What the exercise asks - Pull every line containing the word "ljepljive" out of the material below.

Input -
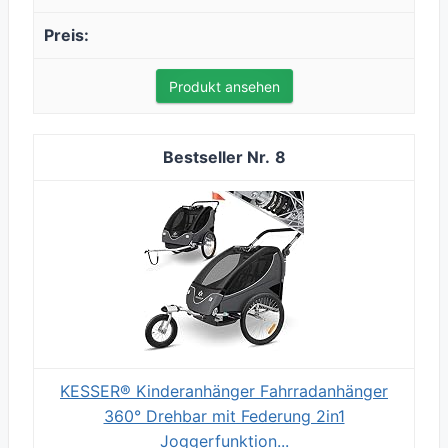
Produkt ansehen
8
KESSER® Kinderanhänger Fahrradanhänger
360° Drehbar mit Federung 2in1
Joggerfunktion...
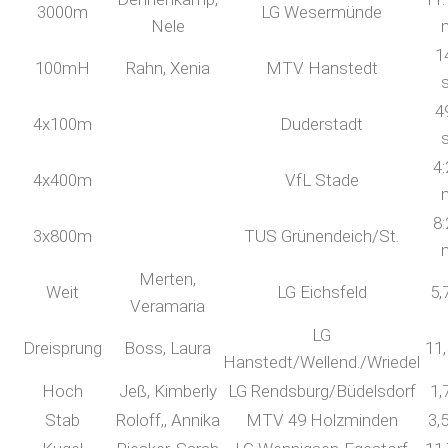
3000m
LG Wesermünde
Nele
1
100mH
Rahn, Xenia
MTV Hanstedt
4
4x100m
Duderstadt
4:
4x400m
VfL Stade
8:
3x800m
TUS Grünendeich/St.
Merten,
Weit
LG Eichsfeld
5,
Veramaria
LG
Dreisprung
Boss, Laura
11
Hanstedt/Wellend./Wriedel
Hoch
Jeß, Kimberly
LG Rendsburg/Büdelsdorf
1,
Stab
Roloff,, Annika
MTV 49 Holzminden
3,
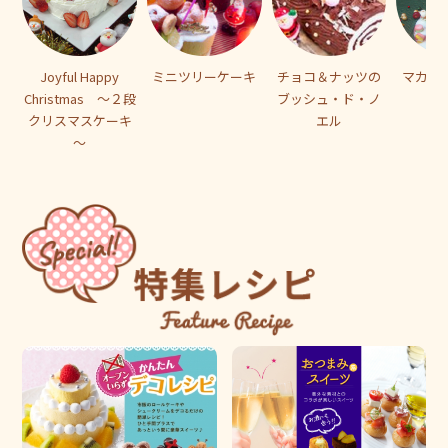
Joyful Happy
ミニツリーケーキ
チョコ＆ナッツの
マカロ
Christmas ～２段
ブッシュ・ド・ノ
クリスマスケーキ
エル
～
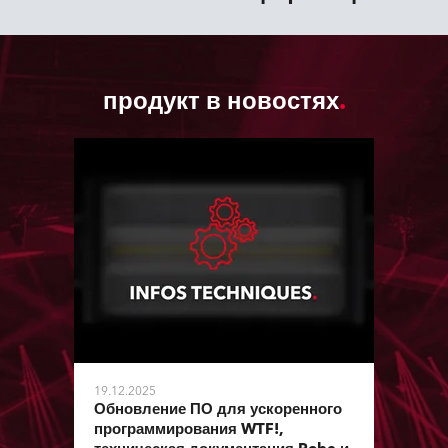
продукт в новостях
19.12.2025
Обновление ПО для ускоренного
программирования WTF!,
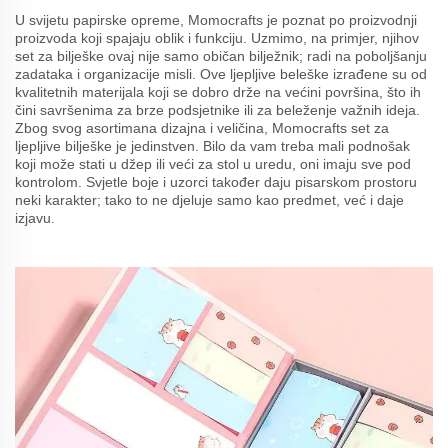
U svijetu papirske opreme, Momocrafts je poznat po proizvodnji
proizvoda koji spajaju oblik i funkciju. Uzmimo, na primjer, njihov
set za bilješke ovaj nije samo običan bilježnik; radi na poboljšanju
zadataka i organizacije misli. Ove ljepljive beleške izrađene su od
kvalitetnih materijala koji se dobro drže na većini površina, što ih
čini savršenima za brze podsjetnike ili za beleženje važnih ideja.
Zbog svog asortimana dizajna i veličina, Momocrafts set za
ljepljive bilješke je jedinstven. Bilo da vam treba mali podnošak
koji može stati u džep ili veći za stol u uredu, oni imaju sve pod
kontrolom. Svjetle boje i uzorci također daju pisarskom prostoru
neki karakter; tako to ne djeluje samo kao predmet, već i daje
izjavu.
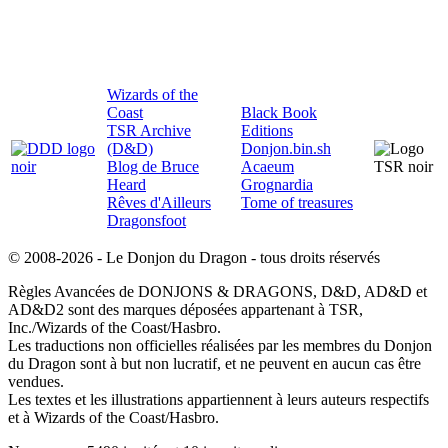
Wizards of the
Coast
Black Book
TSR Archive
Editions
(D&D)
Donjon.bin.sh
Blog de Bruce
Acaeum
Heard
Grognardia
Rêves d'Ailleurs
Tome of treasures
Dragonsfoot
© 2008-2026 - Le Donjon du Dragon - tous droits réservés
Règles Avancées de DONJONS & DRAGONS, D&D, AD&D et
AD&D2 sont des marques déposées appartenant à TSR,
Inc./Wizards of the Coast/Hasbro.
Les traductions non officielles réalisées par les membres du Donjon
du Dragon sont à but non lucratif, et ne peuvent en aucun cas être
vendues.
Les textes et les illustrations appartiennent à leurs auteurs respectifs
et à Wizards of the Coast/Hasbro.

Output of the exercise -
zadataka i organizacije misli. Ove ljepljive beleške izrađene su od
ljepljive bilješke je jedinstven. Bilo da vam treba mali podnošak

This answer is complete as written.